I have a new fp that I declare as my favorite.  It, in just these few weeks, has made a vast improvement in my hand writing.  However, much of my writing is done with either a BP or pencil because of having to make copies with carbons.  I have not yet put that kind of pressure on the nib of my new FP.  NOT GONNA HAPPEN!
Charles


----------



## ldb2000 (Jan 9, 2011)

I have several different pens that I use daily but my favorite pen to write with is my Parker Falcon (P50) Flighter FP . Whether I'm jotting notes or writing a letter I use my Falcon . I also carry a Paua Abalone Cigar with a Fisher refill and use it when I'm doing anything that requires a heavy hand for copies . 
After I started making pens I became facinated with vintage Fountain pens and have a small collection of Parker pens , the oldest is a Vacumatic built in 1937 and the newest is a "45" built in the 1990s . They all are fantastic writers but my beloved Falcon is my pen of choice .


----------



## Texatdurango (Jan 9, 2011)

leestoresund said:


> I'm left-handed so I can't use a FP......Lee


 
Lee, Don't being left handed stop you from enjoying a fountain pen.  I'm a lefty and use fountain pens all the time.


----------



## KenV (Jan 9, 2011)

John --  I have purchased the "Rolling Righter" which are made by Schmidt and marketed by both Richard Greenwald (Schmidt) or Mike and Linda at Indy-Pen-Dance (Private Reserve).   They are under $3 each and are tapped to fit the fine threads on some of the kit pens.  I chased the threads on a  Baron Fountain Pen and threaded one in directly.   There are mixed review on the Jr Gent with affirmative on the threads on an older Jr. Gent, and some reports of forced threads on what are apparently more current mfg Jr. Gent.  George reported success with the Jr. Gent.  Threads are at or very close to 6.4 by .5 metric.  Richard Greenwald sells that tap.

They really write nicely and make a low hassle fountain pen ink writing rig!!!!

I have an assortment of Jr. Gent FPs coming to see what gives on the threading.   

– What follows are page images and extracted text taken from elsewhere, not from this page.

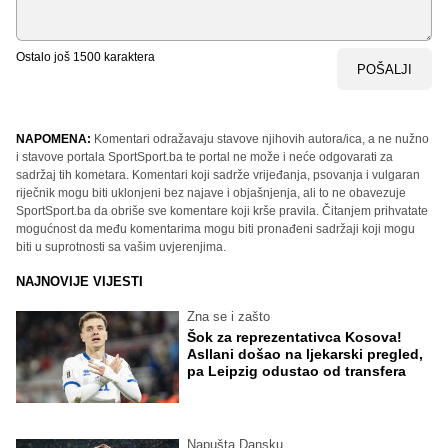
Ostalo još
1500
karaktera
POŠALJI
NAPOMENA:
Komentari odražavaju stavove njihovih autora/ica, a ne nužno
i stavove portala SportSport.ba te portal ne može i neće odgovarati za
sadržaj tih kometara. Komentari koji sadrže vrijeđanja, psovanja i vulgaran
riječnik mogu biti uklonjeni bez najave i objašnjenja, ali to ne obavezuje
SportSport.ba da obriše sve komentare koji krše pravila. Čitanjem prihvatate
mogućnost da među komentarima mogu biti pronađeni sadržaji koji mogu
biti u suprotnosti sa vašim uvjerenjima.
NAJNOVIJE VIJESTI
Zna se i zašto
Šok za reprezentativca Kosova!
Asllani došao na ljekarski pregled,
pa Leipzig odustao od transfera
Napušta Dansku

For under $3 they are a disposable but look to have some good things going for them.


----------



## jttheclockman (Jan 9, 2011)

KenV said:


> John -- I have purchased the "Rolling Righter" which are made by Schmidt and marketed by both Richard Greenwald (Schmidt) or Mike and Linda at Indy-Pen-Dance (Private Reserve). They are under $3 each and are tapped to fit the fine threads on some of the kit pens. I chased the threads on a Baron Fountain Pen and threaded one in directly. There are mixed review on the Jr Gent with affirmative on the threads on an older Jr. Gent, and some reports of forced threads on what are apparently more current mfg Jr. Gent. George reported success with the Jr. Gent. Threads are at or very close to 6.4 by .5 metric. Richard Greenwald sells that tap.
> 
> They really write nicely and make a low hassle fountain pen ink writing rig!!!!
> 
> ...


 

Thanks Ken. Worthwhile looking into. I am guesssing this will expand to other kits as well such as the Triton. Will be doing my first Triton some time this week hopefully. Snow is coming on Tues. and Wed.


----------



## KenV (Jan 9, 2011)

John -- 

If it has a 6.4 by .5 metric thread or really close, should be a success for the fountain pen verions.  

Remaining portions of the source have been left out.